Spark Streaming is a micro-batch stream processing framework built on Spark. HBase and Spark Streaming are a good partner, because HBase can provide the following benefits together with Spark Streaming:
Where to get reference data or configuration file data instantly
Store counted or aggregated locations in a manner that supports Spark
Streaming commitments that only process once.

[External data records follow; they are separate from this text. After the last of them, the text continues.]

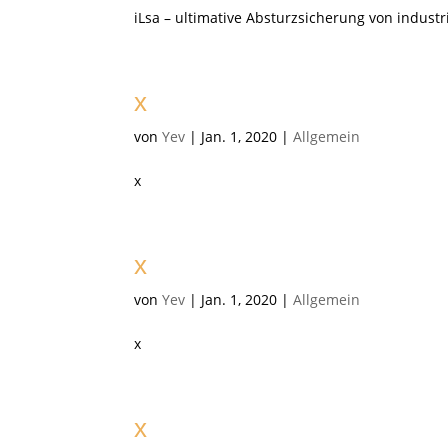
iLsa – ultimative Absturzsicherung von industr
x
von
Yev
|
Jan. 1, 2020
|
Allgemein
x
x
von
Yev
|
Jan. 1, 2020
|
Allgemein
x
x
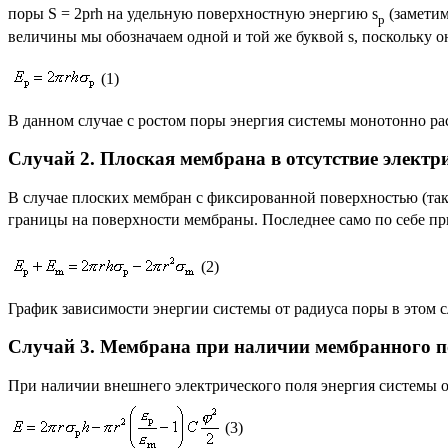
поры S = 2
p
rh на удельную поверхностную энергию
s
(заметим
p
величины мы обозначаем одной и той же буквой
s
, поскольку о
(1)
В данном случае с ростом поры энергия системы монотонно ра
Случай 2. Плоская мембрана в отсутствие электр
В случае плоских мембран с фиксированной поверхностью (так
границы на поверхности мембраны. Последнее само по себе п
(2)
График зависимости энергии системы от радиуса поры в этом с
Случай 3. Мембрана при наличии мембранного п
При наличии внешнего электрического поля энергия системы 
(3)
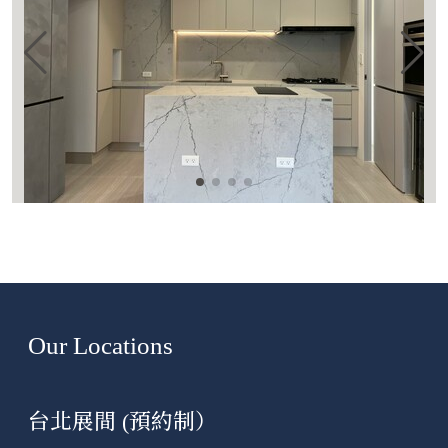
Our Locations
台北展間 (預約制）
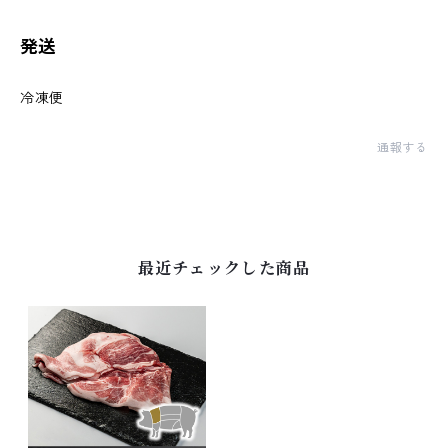
発送
冷凍便
通報する
最近チェックした商品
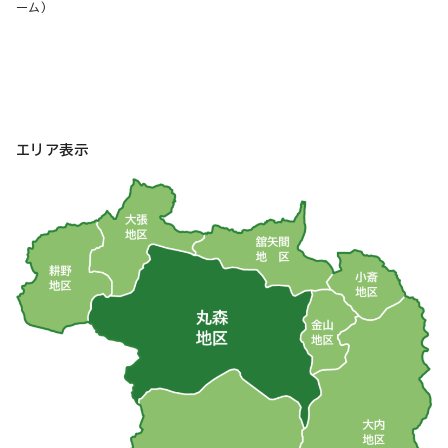
ーム)
エリア表示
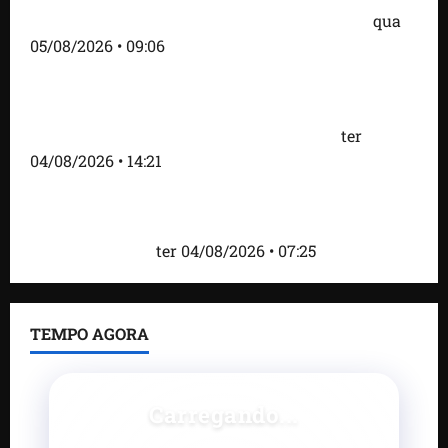
do prefeito Didi Moita, de Lago dos Rodrigues
qua
05/08/2026 • 09:06
Fred Campos acelera transformação em Paço do
Lumiar com entrega de mais de 10 ruas
pavimentadas e novas obras anunciadas
ter
04/08/2026 • 14:21
Roney Costa defende união da imprensa e afirma
que Orleans Brandão tem valorizado profissionais
da comunicação
ter 04/08/2026 • 07:25
TEMPO AGORA
Carregando...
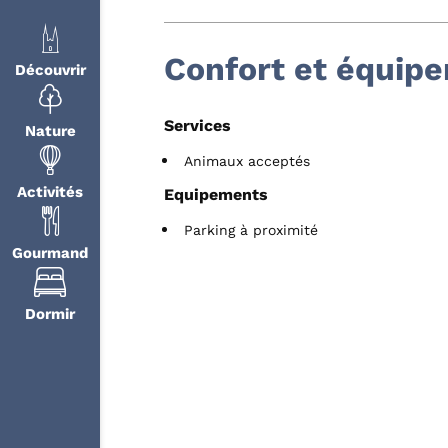
Confort et équip
Découvrir
Services
Nature
Animaux acceptés
Activités
Equipements
Parking à proximité
Gourmand
Dormir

The integration point of the HBase-Spark module and Spark Streaming is similar to its conventional Spark integration point, because the following commands can be implemented directly through Spark Streaming DStream.
bulkPut
Used to send put to HBase massively in parallel
bulkDelete
Used to send delete to HBase massively in parallel
bulkGet
Used for mass parallel sending of get to HBase to create a new RDD
mapPartition
Use the Connection object to execute Spark Map functions to allow full access to HBase
hBaseRDD
Simplify distributed scanning to create RDD
Example bulkPut with DStream
The following is an example of bulkPut using DStreams. The RDD batch placement feels very close.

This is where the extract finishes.